# portable miter saw material support stand



## Ncolarusso (Feb 18, 2016)

Here is a prototype of retrofitted material supports for my store bought miter saw stand. there will be edits that i will be making in the upcoming weeks but i wanted to throw this out here to share


----------



## josephf (Aug 29, 2012)

nice stand . one question .is the fence on the out feeds flush with saw fence .if so this could give you trouble .if the board has a bow in it you may not get it tight to the fence at the saw .this can be a scary dangerous when the blade comes through and sucks your board towards the fence when comes through . i would sujest you set it back a slight bit .like a 1/2" . you are wise to build such a good stand . looks like it was fun to build also .


----------



## Ncolarusso (Feb 18, 2016)

Thanks Josephf! I actually thought of that exact issue when I was coming up with the design. What I did was put front to back adjustment in the fence where it attaches to the saw stand. I really want to outfit the top of the fence with the Kreg flip stop track and some Incra attachments but we will see if that ever happens.

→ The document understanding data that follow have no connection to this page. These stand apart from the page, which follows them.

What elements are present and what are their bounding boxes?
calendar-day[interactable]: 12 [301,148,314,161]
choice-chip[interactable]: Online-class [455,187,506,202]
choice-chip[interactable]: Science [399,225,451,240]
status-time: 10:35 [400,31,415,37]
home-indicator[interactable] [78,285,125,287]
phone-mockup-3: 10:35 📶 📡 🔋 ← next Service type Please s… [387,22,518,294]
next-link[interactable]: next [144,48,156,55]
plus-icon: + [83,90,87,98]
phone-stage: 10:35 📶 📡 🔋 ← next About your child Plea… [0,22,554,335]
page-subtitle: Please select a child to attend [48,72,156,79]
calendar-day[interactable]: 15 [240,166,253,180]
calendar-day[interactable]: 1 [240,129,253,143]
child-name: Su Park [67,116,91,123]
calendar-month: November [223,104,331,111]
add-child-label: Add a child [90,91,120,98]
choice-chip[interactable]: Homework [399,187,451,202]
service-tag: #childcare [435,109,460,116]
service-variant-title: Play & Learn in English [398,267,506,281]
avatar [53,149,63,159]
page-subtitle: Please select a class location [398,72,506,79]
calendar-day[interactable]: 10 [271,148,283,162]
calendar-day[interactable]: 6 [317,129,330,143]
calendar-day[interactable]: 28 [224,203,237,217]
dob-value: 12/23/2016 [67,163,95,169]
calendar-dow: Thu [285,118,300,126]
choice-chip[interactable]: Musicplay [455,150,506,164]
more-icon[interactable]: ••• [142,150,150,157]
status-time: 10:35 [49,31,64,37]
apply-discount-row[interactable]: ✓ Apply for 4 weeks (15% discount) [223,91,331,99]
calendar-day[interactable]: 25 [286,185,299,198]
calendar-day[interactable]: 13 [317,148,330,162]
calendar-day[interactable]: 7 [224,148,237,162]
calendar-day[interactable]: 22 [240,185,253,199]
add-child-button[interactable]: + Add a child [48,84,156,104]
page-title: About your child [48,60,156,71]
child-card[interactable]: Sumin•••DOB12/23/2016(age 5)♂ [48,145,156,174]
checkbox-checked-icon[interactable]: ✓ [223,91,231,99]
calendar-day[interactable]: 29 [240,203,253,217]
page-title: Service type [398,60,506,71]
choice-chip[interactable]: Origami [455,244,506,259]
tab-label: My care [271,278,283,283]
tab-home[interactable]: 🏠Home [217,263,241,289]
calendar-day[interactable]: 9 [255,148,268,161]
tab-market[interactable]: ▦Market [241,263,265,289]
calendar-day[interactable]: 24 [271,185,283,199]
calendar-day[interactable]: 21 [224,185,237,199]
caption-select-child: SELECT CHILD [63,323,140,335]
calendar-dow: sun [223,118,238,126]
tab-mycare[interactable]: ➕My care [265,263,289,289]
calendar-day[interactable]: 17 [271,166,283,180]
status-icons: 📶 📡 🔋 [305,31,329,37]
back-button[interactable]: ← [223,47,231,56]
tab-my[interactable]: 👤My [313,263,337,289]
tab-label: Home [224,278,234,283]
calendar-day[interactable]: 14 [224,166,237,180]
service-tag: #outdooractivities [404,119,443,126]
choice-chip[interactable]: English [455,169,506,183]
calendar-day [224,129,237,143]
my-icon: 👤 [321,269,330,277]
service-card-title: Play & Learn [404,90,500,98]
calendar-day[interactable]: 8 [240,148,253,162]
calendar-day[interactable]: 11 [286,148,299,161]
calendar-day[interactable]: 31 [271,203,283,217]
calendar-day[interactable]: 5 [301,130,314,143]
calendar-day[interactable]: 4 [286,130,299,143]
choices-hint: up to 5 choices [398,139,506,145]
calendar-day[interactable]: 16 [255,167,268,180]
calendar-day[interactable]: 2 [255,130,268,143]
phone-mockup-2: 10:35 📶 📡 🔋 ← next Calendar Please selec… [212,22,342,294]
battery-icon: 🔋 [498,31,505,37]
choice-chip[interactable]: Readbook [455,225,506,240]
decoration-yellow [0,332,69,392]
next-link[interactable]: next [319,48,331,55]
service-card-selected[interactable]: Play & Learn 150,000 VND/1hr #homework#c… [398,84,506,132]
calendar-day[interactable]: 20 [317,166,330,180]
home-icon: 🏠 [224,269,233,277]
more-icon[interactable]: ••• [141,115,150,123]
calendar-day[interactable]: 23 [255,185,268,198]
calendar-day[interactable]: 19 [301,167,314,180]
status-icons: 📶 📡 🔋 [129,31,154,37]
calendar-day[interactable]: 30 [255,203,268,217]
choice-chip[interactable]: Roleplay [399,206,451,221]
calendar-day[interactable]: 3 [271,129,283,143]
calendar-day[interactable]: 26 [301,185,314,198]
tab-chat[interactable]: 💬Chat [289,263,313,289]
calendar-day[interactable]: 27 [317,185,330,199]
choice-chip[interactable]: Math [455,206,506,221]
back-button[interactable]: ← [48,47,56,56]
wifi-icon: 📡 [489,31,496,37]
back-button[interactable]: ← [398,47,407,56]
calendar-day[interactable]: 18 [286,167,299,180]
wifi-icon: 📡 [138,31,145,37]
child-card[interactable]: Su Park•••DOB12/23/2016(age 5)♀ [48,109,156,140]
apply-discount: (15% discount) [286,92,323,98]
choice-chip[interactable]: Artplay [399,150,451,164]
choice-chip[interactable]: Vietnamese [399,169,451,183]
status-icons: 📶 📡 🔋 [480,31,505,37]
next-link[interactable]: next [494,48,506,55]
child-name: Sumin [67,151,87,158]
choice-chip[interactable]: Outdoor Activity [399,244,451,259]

I have a similar setup on my shop stand but that one has the luxury of staying in one spot.


----------



## josephf (Aug 29, 2012)

yeah i have kreg flip stops on one of mine .I find having them to be so helpful .having to get repeat cuts but also not needing to pull my tape out . though the outfeed on the right side of one of the tables is just flat surface . about 12" wide .it becomes a work table .for instance when needing to cut acute angles on some trex decking .i set a piece of carpet on the table top . set the saw so it went just a slight bit deeper then the trex decking .when i made the cut carpet protected the table top . or i can clamp it and pop in a domino ,biscuit or pocket screws in the end . A good stand for your saw is essential .amazing how many people do not bother


----------